Analysis

Explainer: how advanced packaging supports Moore’s Law

Paul van Gerven
Reading time: 3 minutes

As the shrink slows, advanced packaging technologies allow for transistor counts to keep going up.

Semiconductor packaging used to be an afterthought. As a low-tech process, it was mostly outsourced to companies that compete primarily on labor costs. These days, however, leading-edge chipmakers are sinking considerable sums of money in their own packaging facilities. Their total investment amounted to 44.3 billion dollars in 2022 and is expected to grow 10.6 percent per year (CAGR) until 2028, according to Yole Group. Clearly, packaging has become a highly strategic aspect of semiconductor manufacturing.

To be more precise, a set of different techniques to combine chips into a single package – collectively referred to as advanced packaging – is booming. Next to device shrink, materials engineering and design co-optimization techniques, advanced packaging is rapidly becoming a major pillar of innovation driving Moore’s Law.

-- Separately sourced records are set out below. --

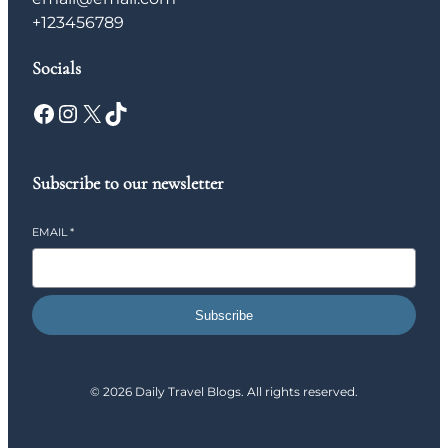
+123456789
Socials
Facebook
Instagram
X
TikTok
Subscribe to our newsletter
EMAIL
*
Subscribe
© 2026 Daily Travel Blogs. All rights reserved.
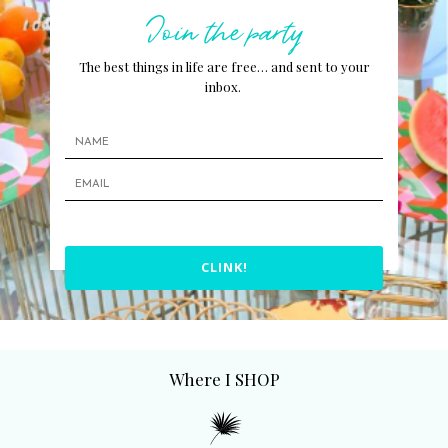
Join the party
The best things in life are free… and sent to your
inbox.
CLINK!
Where I SHOP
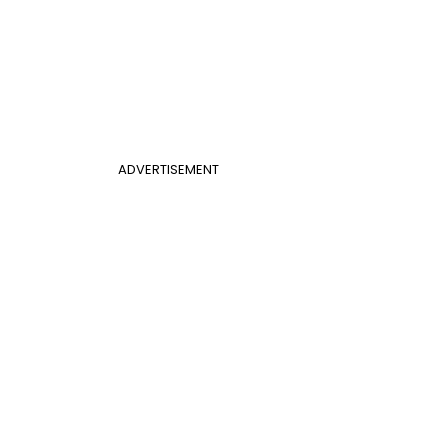
ADVERTISEMENT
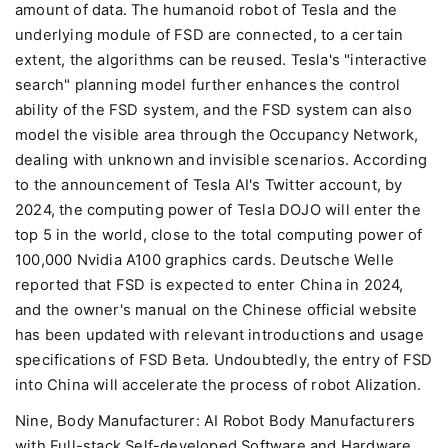
amount of data. The humanoid robot of Tesla and the
underlying module of FSD are connected, to a certain
extent, the algorithms can be reused. Tesla's "interactive
search" planning model further enhances the control
ability of the FSD system, and the FSD system can also
model the visible area through the Occupancy Network,
dealing with unknown and invisible scenarios. According
to the announcement of Tesla AI's Twitter account, by
2024, the computing power of Tesla DOJO will enter the
top 5 in the world, close to the total computing power of
100,000 Nvidia A100 graphics cards. Deutsche Welle
reported that FSD is expected to enter China in 2024,
and the owner's manual on the Chinese official website
has been updated with relevant introductions and usage
specifications of FSD Beta. Undoubtedly, the entry of FSD
into China will accelerate the process of robot AIization.
Nine, Body Manufacturer: AI Robot Body Manufacturers
with Full-stack Self-developed Software and Hardware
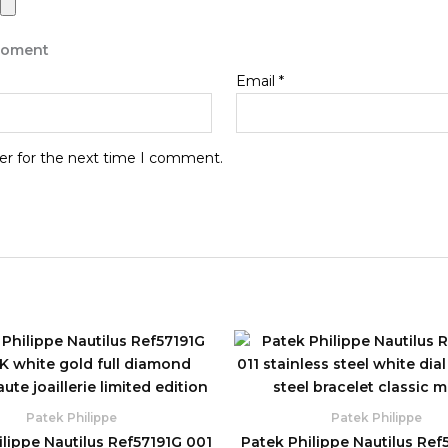
 moment
Email
*
er for the next time I comment.
Original
Current
Original
C
price
price
price
p
was:
is:
was:
is
$1,960.00.
$830.00.
$1,780.00.
$
Patek Philippe
Patek Philippe
lippe Nautilus Ref57191G 001
Patek Philippe Nautilus Ref5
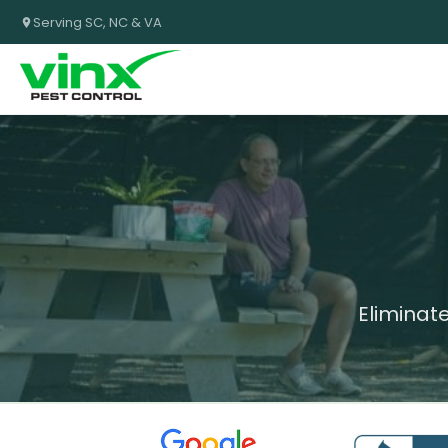
Serving SC, NC & VA
Eliminat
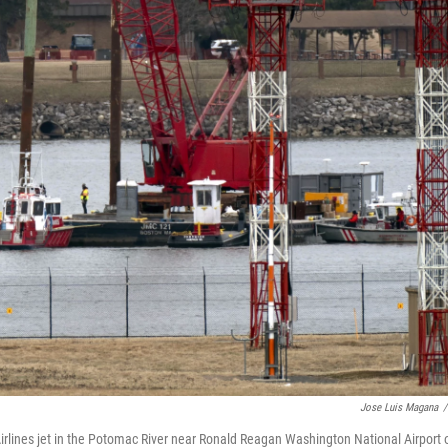
Jose Luis Magana
/
rlines jet in the Potomac River near Ronald Reagan Washington National Airport 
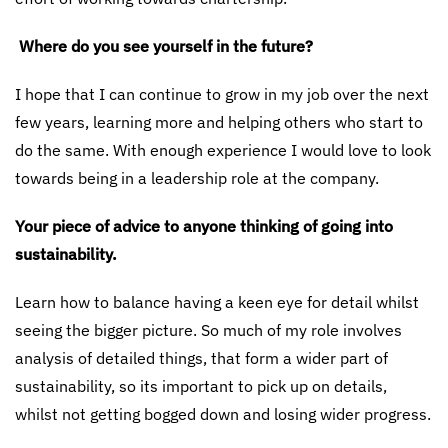
Where do you see yourself in the future?
I hope that I can continue to grow in my job over the next
few years, learning more and helping others who start to
do the same. With enough experience I would love to look
towards being in a leadership role at the company.
Your piece of advice to anyone thinking of going into
sustainability.
Learn how to balance having a keen eye for detail whilst
seeing the bigger picture. So much of my role involves
analysis of detailed things, that form a wider part of
sustainability, so its important to pick up on details,
whilst not getting bogged down and losing wider progress.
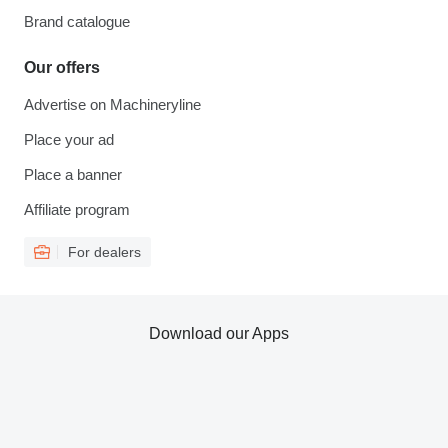
Brand catalogue
Our offers
Advertise on Machineryline
Place your ad
Place a banner
Affiliate program
For dealers
Download our Apps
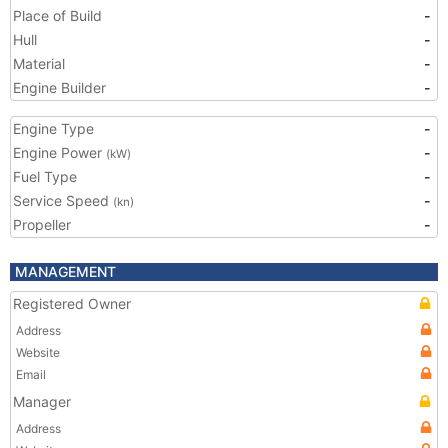
Place of Build
-
Hull
-
Material
-
Engine Builder
-
Engine Type
-
Engine Power
-
(kW)
Fuel Type
-
Service Speed
-
(kn)
Propeller
-
MANAGEMENT
Registered Owner
Address
Website
Email
Manager
Address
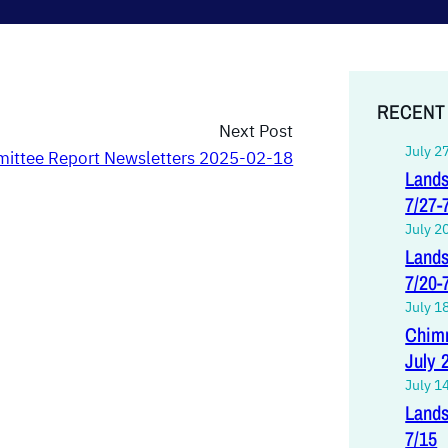
RECENT
Next Post
July 2
ittee Report Newsletters 2025-02-18
Lands
7/27-
July 2
Lands
7/20-
July 1
Chimn
July 
July 1
Lands
7/15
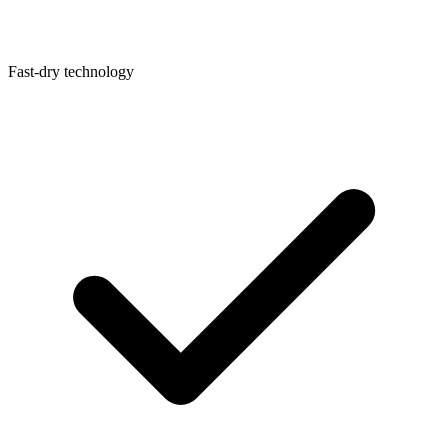
Fast-dry technology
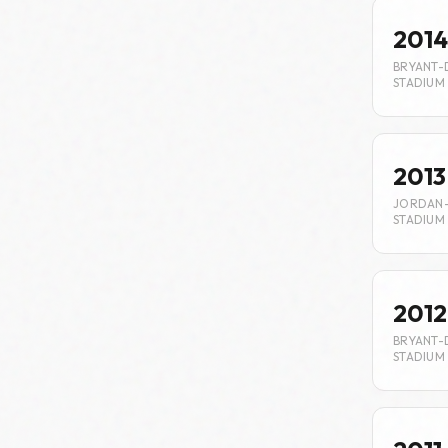
2014
BRYANT-
STADIUM
2013
JORDAN
STADIUM
2012
BRYANT-
STADIUM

2022-2028 advanced packaging revenues by packaging platform ($B). Source: Advanced Packaging Market Monitor, Yole Intelligence, Q1 2023

It’s not hard to see why: advanced packaging allows more transistors to work together. Over the past decades, lithographically-driven scaling has enabled the number of switches on a piece of silicon to grow from tens to billions. Now that the shrink is slowing down while chip production costs are going up, it’s becoming harder and harder to increase computing power by increasing the transistor numbers through this mechanism.

Form-factor issues aside, making the pieces of silicon bigger isn’t an attractive solution. The larger a die, the more likely it turns out to be useless because of one or more catastrophic defects. Small dies keep yields up, which is especially important considering the eye-watering manufacturing costs of modern semiconductor manufacturing. By linking up multiple dies, transistor count can continue to grow, however. Intel CEO Pat Gelsinger has promised 1 trillion transistors in a single chip package.

Another reason for introducing advanced packaging is the communication bottleneck. Just like transistors, intra-chip wiring has been scaling down to smaller geometries and tighter packing. These interconnects within chips have been getting longer as well. The resulting increased parasitic resistance and other effects introduce significant delays in the communication between different parts of a chip, up to the point that any improvement in computation speed is negated. By stacking chips and using fatter pipes to connect them, a communication bottleneck can be avoided.

Finally, as the price per transistor is no longer going down and some functions, such as I/O and SRAM, have always scaled poorly, there’s a strong incentive for chipmakers to disaggregate functions. Cutting up designs and manufacturing different functions in process technologies that are optimal in terms of cost and performance requirements keeps the appetite for scaling the logic parts strong.